To use it from your code, you could write the following:
prescan(x, x + n, std::plus<int>());
Are you trying to implement a parallel prefix sum? This only makes sense when you actually parallelize your code. As it stands, your code is executed sequentially and doesn’t gain anything from the more complex divide and conquer logic that you seem to employ.
Furthermore, there are indeed errors in your code. The most important one:
for(int i=0;i<=(Log(n)-1);i++)
Here, you’re iterating until floor(log(n)) - 1. But the pseudo-code states that you in fact need to iterate until ceil(log(n)) - 1.
Furthermore, consider this:
for (int j=0;j<=n-1;j++)
This isn’t very usual. Normally, you’d write such code as follows:
for (int j = 0; j < n; ++j)
Notice that I used < instead of <= and adjusted the bounds from j - 1 to j. The same would hold for the outer loop, so you’d get:
for (int i = 0; i < std::log(n); ++i)
Finally, instead of std::powf, you can use the fact that pow(2, x) is the same as 1 << x (i.e. taking advantage of the fact that operations base 2 are efficiently implemented as bit operations). This means that you can simply write:
if (j >= 1 << i)
x[j] += x[j - (1 << i)];
I think that std::partial_sum does what you want
http://www.sgi.com/tech/stl/partial_sum.html
The quickest way to get your algorithm working: Drop the outer for(i...) loop, instead setting i to 0, and use only the inner for (j...) loop.
int main(){
...
int i=0;
for (int j=0;j<=n-1;j++){
if (j>=(powf(2,i))){
int t=powf(2,i);
x[j]=x[j]+x[j-t];
}
}
...
}
Or equivalently:
for (int j=0; j<=n-1; j++) {
if (j>=1)
x[j] = x[j] + x[j-1];
}
...which is the intuitive way to do a prefix sum, and also probably the fastest non-parallel algorithm.
Wikipedia's algorithm is designed to be run in parallel, such that all of the additions are completely independent of each other.
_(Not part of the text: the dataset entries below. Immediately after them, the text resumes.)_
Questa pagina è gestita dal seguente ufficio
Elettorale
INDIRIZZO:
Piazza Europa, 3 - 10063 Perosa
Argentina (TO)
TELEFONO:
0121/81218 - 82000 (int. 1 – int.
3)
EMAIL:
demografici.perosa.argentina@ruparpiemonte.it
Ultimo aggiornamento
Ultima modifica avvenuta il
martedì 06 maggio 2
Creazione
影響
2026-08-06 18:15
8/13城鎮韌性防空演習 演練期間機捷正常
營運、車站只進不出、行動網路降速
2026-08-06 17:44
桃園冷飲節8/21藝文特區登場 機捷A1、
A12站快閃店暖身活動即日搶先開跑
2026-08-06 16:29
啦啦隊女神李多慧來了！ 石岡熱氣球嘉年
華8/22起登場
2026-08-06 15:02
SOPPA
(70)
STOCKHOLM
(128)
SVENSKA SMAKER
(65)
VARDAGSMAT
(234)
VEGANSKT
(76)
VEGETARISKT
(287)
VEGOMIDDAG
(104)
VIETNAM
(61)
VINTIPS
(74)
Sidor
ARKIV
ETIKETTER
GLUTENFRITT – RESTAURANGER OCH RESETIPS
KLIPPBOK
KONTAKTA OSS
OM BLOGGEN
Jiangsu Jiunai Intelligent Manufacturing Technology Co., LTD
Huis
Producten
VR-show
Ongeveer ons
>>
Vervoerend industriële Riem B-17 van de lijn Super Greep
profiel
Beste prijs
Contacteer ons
It reads all the values in, adds to them, then writes them back into the array, all in parallel. In your version, when you execute x[j]=x[j]+x[j-t], you're using the x[j-t] that you just added to, t iterations ago.
If you really want to reproduce Wikipedia's algorithm, here's one way, but be warned it will be much slower than the intuitive way above, unless you are using a parallelizing compiler and a computer with a whole bunch of processors.
int main() {
int x[16]={39,21,20,50,13,18,2,33,49,39,47,15,30,47,24,1};
int y[16];
int n=sizeof(x)/sizeof(int);
for (int i=0;i<=(Log(n)-1);i++){
for (int j=0;j<=n-1;j++){
y[j] = x[j];
if (j>=(powf(2,i))){
int t=powf(2,i);
y[j] += x[j-t];
}
}
for (int j=0;j<=n-1;j++){
x[j] = y[j];
}
}
for (int i=0;i<n;i++)
cout<<x[i]<< " ";
cout<<endl;
}
Side notes: You can use 1<<i instead of powf(2,i), for speed. And as ergosys mentioned, your Log() function needs work; the values it returns are too high, which won't affect the partial sum's result in this case, but will make it take longer.